***** Records for processing

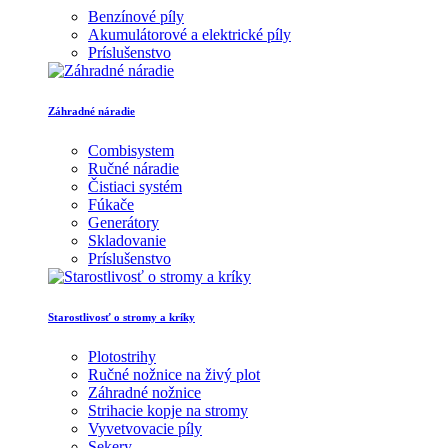
Benzínové píly
Akumulátorové a elektrické píly
Príslušenstvo
Záhradné náradie
Combisystem
Ručné náradie
Čistiaci systém
Fúkače
Generátory
Skladovanie
Príslušenstvo
Starostlivosť o stromy a kríky
Plotostrihy
Ručné nožnice na živý plot
Záhradné nožnice
Strihacie kopje na stromy
Vyvetvovacie píly
Sekery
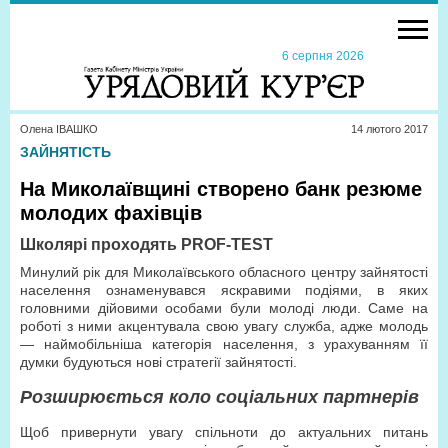
6 серпня 2026
Олена ІВАШКО
14 лютого 2017
ЗАЙНЯТІСТЬ
На Миколаївщині створено банк резюме
молодих фахівців
Школярі проходять PROF-TEST
Минулий рік для Миколаївського обласного центру зайнятості
населення ознаменувався яскравими подіями, в яких
головними дійовими особами були молоді люди. Саме на
роботі з ними акцентувала свою увагу служба, адже молодь
— наймобільніша категорія населення, з урахуванням її
думки будуються нові стратегії зайнятості.
Розширюється коло соціальних партнерів
Щоб привернути увагу спільноти до актуальних питань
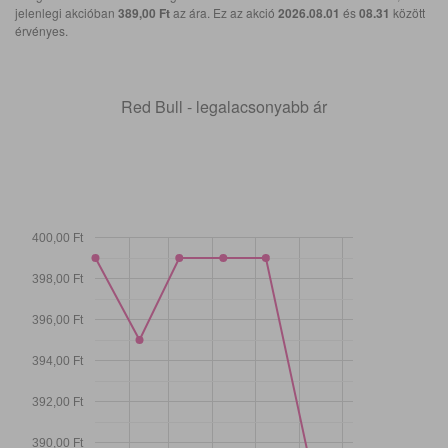
jelenlegi akcióban
389,00 Ft
az ára. Ez az akció
2026.08.01
és
08.31
között
érvényes.
Red Bull - legalacsonyabb ár
400,00 Ft
398,00 Ft
396,00 Ft
394,00 Ft
392,00 Ft
390,00 Ft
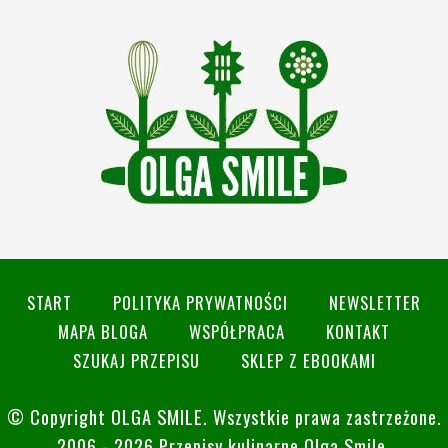
START
POLITYKA PRYWATNOŚCI
NEWSLETTER
MAPA BLOGA
WSPÓŁPRACA
KONTAKT
SZUKAJ PRZEPISU
SKLEP Z EBOOKAMI
© Copyright
OLGA SMILE
. Wszystkie prawa zastrzeżone.
2006 - 2026 Przepisy kulinarne Olga Smile.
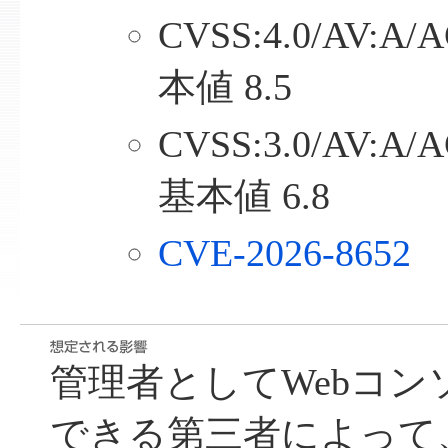
CVSS:4.0/AV:A/A
本値 8.5
CVSS:3.0/AV:A/A
基本値 6.8
CVE-2026-8652
管理者としてWebコ
できる第三者によって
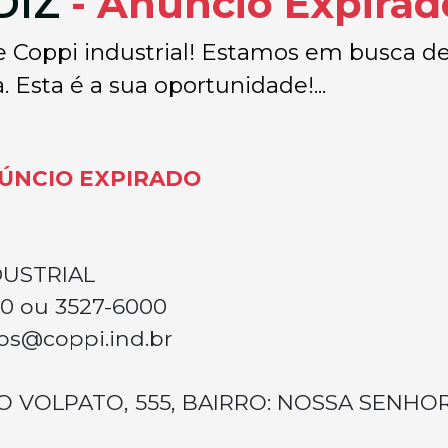
DIZ
- Anúncio Expirad
uipe Coppi industrial! Estamos em bus
 Esta é a sua oportunidade!...
ÚNCIO EXPIRADO
DUSTRIAL
10 ou 3527-6000
s@coppi.ind.br
O VOLPATO, 555, BAIRRO: NOSSA SENHO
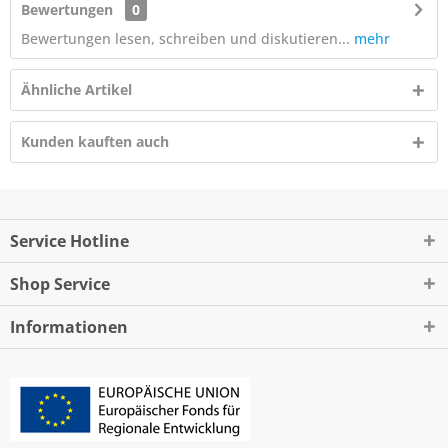
Bewertungen
0
Bewertungen lesen, schreiben und diskutieren...
mehr
Ähnliche Artikel
Kunden kauften auch
Service Hotline
Shop Service
Informationen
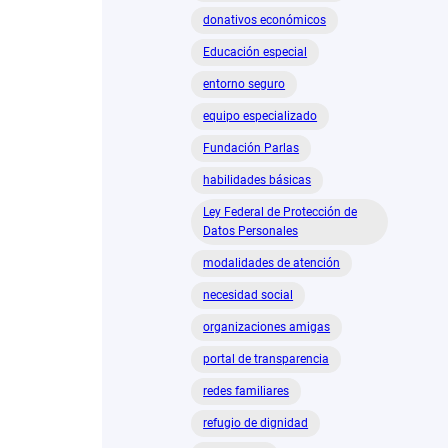
donativos económicos
Educación especial
entorno seguro
equipo especializado
Fundación Parlas
habilidades básicas
Ley Federal de Protección de
Datos Personales
modalidades de atención
necesidad social
organizaciones amigas
portal de transparencia
redes familiares
refugio de dignidad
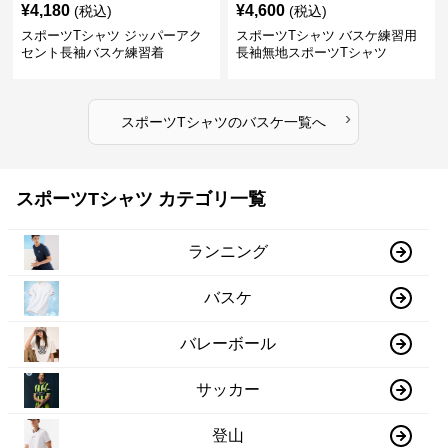
¥
4,180
¥
4,600
(税込)
(税込)
スポーツTシャツ ジッパーアク
スポーツTシャツ バスケ練習用
セント長袖バスケ練習着
長袖無地スポーツTシャツ
›
スポーツTシャツ
の
バスケ
一覧へ
スポーツTシャツ カテゴリ一覧
ランニング
バスケ
バレーボール
サッカー
登山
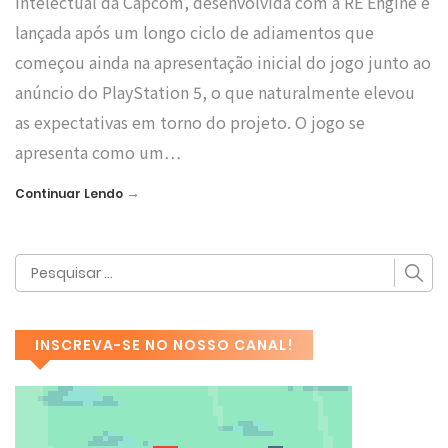
intelectual da Capcom, desenvolvida com a RE Engine e
lançada após um longo ciclo de adiamentos que
começou ainda na apresentação inicial do jogo junto ao
anúncio do PlayStation 5, o que naturalmente elevou
as expectativas em torno do projeto. O jogo se
apresenta como um…
→
Continuar Lendo
INSCREVA-SE NO NOSSO CANAL!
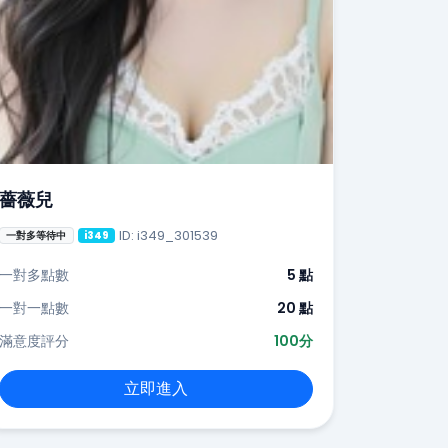
薔薇兒
ID: i349_301539
一對多等待中
i349
一對多點數
5 點
一對一點數
20 點
滿意度評分
100分
立即進入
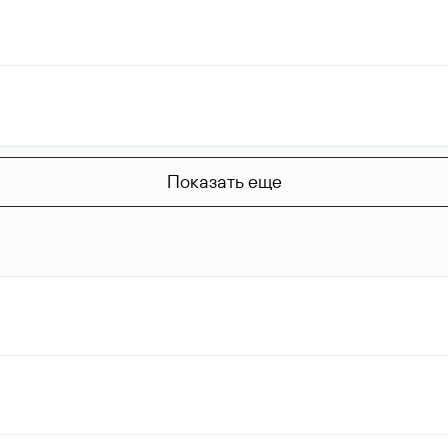
Показать еще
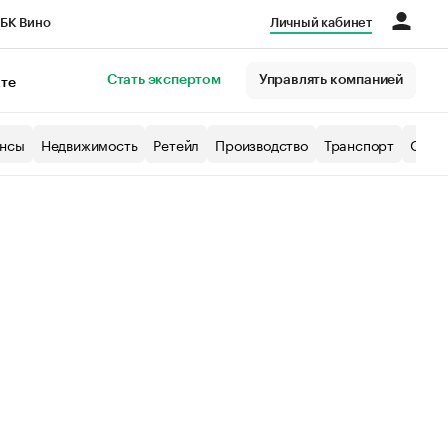
БК Вино
Личный кабинет
Город
Стать экспертом
Управлять компанией
кте
нсы
Недвижимость
Ретейл
Производство
Транспорт
Образ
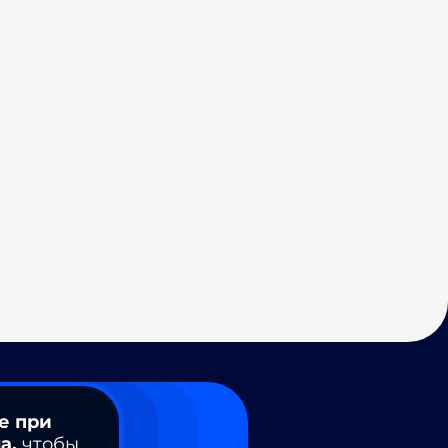
е при
а,
чтобы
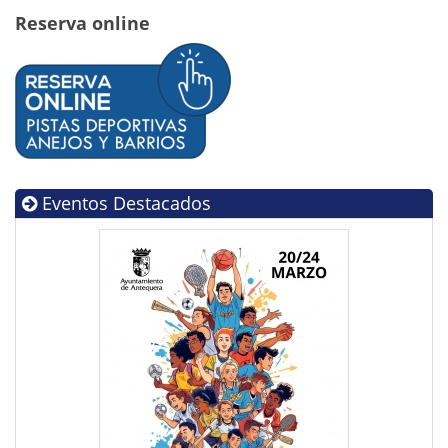
Reserva online
Eventos Destacados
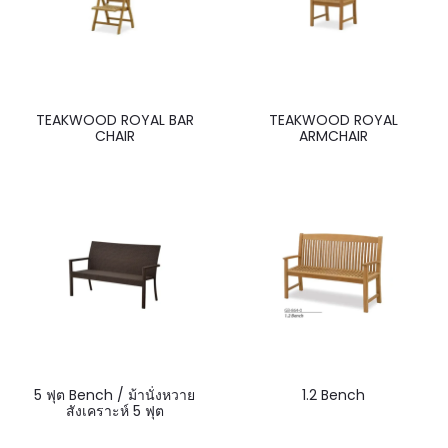
TEAKWOOD ROYAL BAR
TEAKWOOD ROYAL
CHAIR
ARMCHAIR
5 ฟุต Bench / ม้านั่งหวาย
1.2 Bench
สังเคราะห์ 5 ฟุต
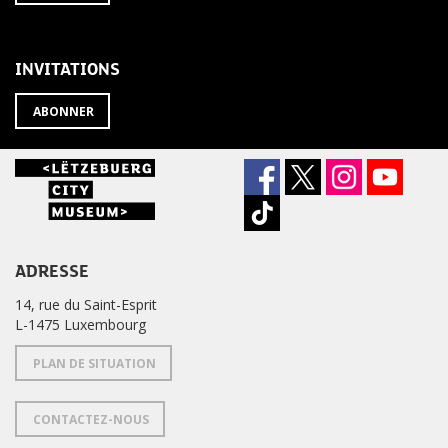
À
désabonner
LA
de
NEWSLETTER
la
newsletter
INVITATIONS
?
ABONNER
ADRESSE
14, rue du Saint-Esprit
L-1475 Luxembourg
PLAN DE SITUATION
CONTACTEZ-NOUS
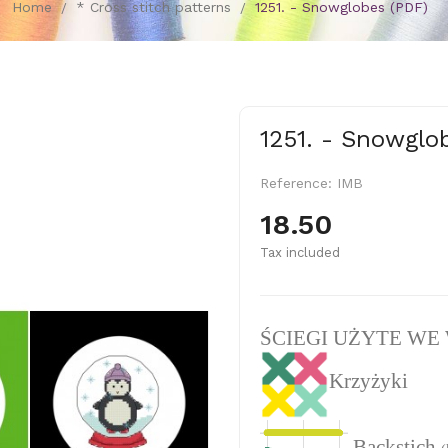
Home
* Cross stitch patterns
1251. - Snowglobes (PDF)
1251. - Snowglo
Reference:
IMB
18.50
Tax included
ŚCIEGI UŻYTE WE
Krzyżyki
Backstich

**********

- [Task item]: Where a line of the data above includes "jogo", copy that line.

- [Response]:
começou ainda na apresentação inicial do jogo junto ao
as expectativas em torno do projeto. O jogo se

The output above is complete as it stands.